This week Neurology News Network covered the 2019 American Epilepsy Society Annual Meeting. Some of the most pressing news came from a new CBD study on tuberous sclerosis complex, as well as the phase 3 study of funfluramine and the interim analysis of intranasal diazepam in seizure reduction. 

Marco: Welcome to Neurology News Network. I’m Marco Meglio. This week NeurologyLive was on site for the 2019 American Epilepsy Society Annual Meeting. Here’s some highlights of our coverage.

Data suggest that cannabidiol can significantly reduce seizures associated with tuberous sclerosis complex (TSC), with similar efficacy observed between lower and higher doses. CBD was first approved in June 2018 as Epidiolex, making it the first drug approved by the FDA to contain a marijuana-derived, purified drug substance, as well as the first for the treatment of patients with Dravet syndrome. It is currently indicated for the treatment of seizures associated with Lennox-Gastaut syndrome and Dravet syndrome in those 2 years of age and older. Patients who were treated with cannabidiol 25 mg or 50 mg experienced seizure reductions of 49% and 48%, respectively, nearly double that of the placebo group, which experienced reductions of 27%.

Data from an open-label, phase 3 clinical study of adjunctive fenfluramine demonstrated an association between a significant reduction in convulsive seizure frequency and improvement in everyday executive function in patients with Dravet syndrome. In late November, the FDA accepted the new drug application for the oral solution of fenfluramine for the treatment of seizures associated with DS. Additional studies on the drug have shown that it can be an effective treatment option for patients with DS taking stiripentol who continue to have seizures. Fenfluramine oral solution is currently being evaluated by the FDA for the treatment of seizures associated with Dravet syndrome.

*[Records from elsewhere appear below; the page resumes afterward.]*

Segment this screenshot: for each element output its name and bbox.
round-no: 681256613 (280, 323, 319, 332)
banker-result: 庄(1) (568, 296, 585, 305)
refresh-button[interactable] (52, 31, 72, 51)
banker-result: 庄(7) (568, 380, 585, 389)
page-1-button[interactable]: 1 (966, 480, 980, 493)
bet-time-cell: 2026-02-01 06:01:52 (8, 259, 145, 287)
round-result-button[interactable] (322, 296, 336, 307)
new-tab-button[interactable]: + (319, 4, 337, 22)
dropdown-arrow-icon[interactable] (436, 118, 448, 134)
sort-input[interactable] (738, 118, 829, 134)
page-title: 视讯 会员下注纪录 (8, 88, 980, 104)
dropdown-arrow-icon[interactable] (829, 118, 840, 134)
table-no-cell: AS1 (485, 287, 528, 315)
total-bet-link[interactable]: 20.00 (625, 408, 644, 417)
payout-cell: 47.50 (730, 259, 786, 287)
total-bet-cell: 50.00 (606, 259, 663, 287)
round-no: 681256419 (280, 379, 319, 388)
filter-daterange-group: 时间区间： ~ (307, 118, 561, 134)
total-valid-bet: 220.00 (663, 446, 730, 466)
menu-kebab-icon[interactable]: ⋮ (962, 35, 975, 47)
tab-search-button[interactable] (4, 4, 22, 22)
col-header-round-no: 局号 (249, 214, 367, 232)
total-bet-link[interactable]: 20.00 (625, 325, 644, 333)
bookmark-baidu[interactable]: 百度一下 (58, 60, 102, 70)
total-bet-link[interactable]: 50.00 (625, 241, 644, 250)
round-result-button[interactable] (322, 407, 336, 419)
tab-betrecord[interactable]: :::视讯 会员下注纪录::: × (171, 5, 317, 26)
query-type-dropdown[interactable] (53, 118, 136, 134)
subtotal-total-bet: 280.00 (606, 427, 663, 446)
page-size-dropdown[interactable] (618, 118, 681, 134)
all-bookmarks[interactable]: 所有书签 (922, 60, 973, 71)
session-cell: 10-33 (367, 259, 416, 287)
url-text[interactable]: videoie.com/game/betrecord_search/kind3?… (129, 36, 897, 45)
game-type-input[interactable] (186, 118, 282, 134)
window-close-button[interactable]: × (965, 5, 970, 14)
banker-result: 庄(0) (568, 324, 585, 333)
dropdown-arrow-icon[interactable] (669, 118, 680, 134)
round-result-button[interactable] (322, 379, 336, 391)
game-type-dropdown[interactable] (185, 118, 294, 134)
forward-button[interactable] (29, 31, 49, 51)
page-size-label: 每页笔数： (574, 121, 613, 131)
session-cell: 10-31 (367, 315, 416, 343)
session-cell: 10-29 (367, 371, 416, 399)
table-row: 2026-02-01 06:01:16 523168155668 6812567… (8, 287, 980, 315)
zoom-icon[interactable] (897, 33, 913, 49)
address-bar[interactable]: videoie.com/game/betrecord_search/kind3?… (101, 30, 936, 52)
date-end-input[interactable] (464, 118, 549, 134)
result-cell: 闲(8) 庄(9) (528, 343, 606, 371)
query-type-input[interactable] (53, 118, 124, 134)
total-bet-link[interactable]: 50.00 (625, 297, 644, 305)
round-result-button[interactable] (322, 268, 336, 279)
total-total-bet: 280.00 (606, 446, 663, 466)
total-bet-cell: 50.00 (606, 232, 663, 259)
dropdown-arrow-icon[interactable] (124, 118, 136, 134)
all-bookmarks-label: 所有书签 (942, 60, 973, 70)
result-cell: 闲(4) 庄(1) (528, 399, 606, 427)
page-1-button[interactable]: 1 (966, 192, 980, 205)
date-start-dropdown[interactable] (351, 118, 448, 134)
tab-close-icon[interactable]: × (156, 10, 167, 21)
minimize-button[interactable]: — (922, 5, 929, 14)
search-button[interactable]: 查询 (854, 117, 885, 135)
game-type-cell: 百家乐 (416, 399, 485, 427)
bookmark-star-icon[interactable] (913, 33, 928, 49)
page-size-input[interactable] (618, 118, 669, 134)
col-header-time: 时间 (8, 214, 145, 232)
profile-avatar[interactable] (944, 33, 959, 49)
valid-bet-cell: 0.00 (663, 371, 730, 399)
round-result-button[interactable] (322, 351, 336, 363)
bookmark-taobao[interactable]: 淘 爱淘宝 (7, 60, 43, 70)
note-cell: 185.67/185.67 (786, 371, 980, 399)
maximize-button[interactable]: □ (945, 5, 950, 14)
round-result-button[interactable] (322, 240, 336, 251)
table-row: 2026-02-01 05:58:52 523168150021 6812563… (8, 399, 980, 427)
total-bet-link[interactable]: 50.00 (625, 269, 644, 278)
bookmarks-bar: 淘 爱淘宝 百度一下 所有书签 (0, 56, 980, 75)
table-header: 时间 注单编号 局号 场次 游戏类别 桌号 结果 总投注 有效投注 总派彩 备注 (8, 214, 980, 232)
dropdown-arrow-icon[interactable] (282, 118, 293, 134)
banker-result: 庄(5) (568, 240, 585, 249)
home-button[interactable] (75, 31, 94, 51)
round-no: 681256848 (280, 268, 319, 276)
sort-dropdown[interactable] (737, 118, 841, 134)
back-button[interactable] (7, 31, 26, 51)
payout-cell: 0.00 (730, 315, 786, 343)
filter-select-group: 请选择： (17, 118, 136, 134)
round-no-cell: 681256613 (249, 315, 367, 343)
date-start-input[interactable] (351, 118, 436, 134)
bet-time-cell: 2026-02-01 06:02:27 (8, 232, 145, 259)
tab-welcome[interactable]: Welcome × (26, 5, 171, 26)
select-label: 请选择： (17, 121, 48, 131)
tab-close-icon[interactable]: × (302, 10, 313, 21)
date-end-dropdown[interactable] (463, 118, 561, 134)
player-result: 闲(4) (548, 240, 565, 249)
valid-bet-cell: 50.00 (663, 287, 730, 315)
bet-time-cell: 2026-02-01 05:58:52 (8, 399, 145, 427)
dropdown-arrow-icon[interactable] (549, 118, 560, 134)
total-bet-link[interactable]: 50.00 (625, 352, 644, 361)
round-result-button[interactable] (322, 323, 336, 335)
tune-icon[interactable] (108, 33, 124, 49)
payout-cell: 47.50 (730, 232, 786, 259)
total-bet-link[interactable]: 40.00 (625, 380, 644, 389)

An interim analysis of a study of intranasal diazepam demonstrated a safety and tolerability profile consistent with what is expected for diazepam, regardless of usage frequency. In October, Neurelis reported that intranasal diazepam was safe and tolerable for the treatment of cluster or acute, repetitive seizures in pediatric patients with epilepsy. To better understand whether the safety and tolerability of intranasal diazepam would remain consistent with its previous safe and tolerable profile, investigators assessed patients based on how frequently they used the drug per month, noting “moderate” if a patient averaged 1-2 doses per month or “frequent” if a patient averaged >2 doses per month.